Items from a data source
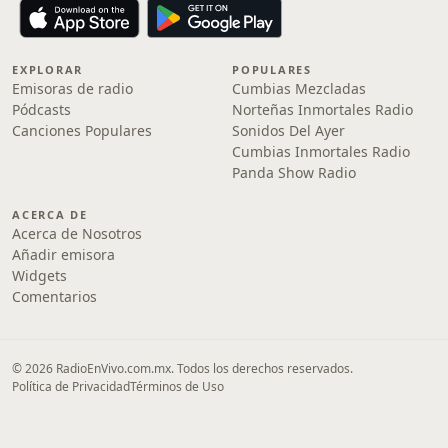
EXPLORAR
POPULARES
Emisoras de radio
Cumbias Mezcladas
Pódcasts
Norteñas Inmortales Radio
Canciones Populares
Sonidos Del Ayer
Cumbias Inmortales Radio
Panda Show Radio
ACERCA DE
Acerca de Nosotros
Añadir emisora
Widgets
Comentarios
© 2026 RadioEnVivo.com.mx. Todos los derechos reservados.
Política de Privacidad
Términos de Uso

▸ What needs to be done
Scan the data above and copy each line containing the word "Inmortales".

▸ Answer to this exercise
Norteñas Inmortales Radio
Cumbias Inmortales Radio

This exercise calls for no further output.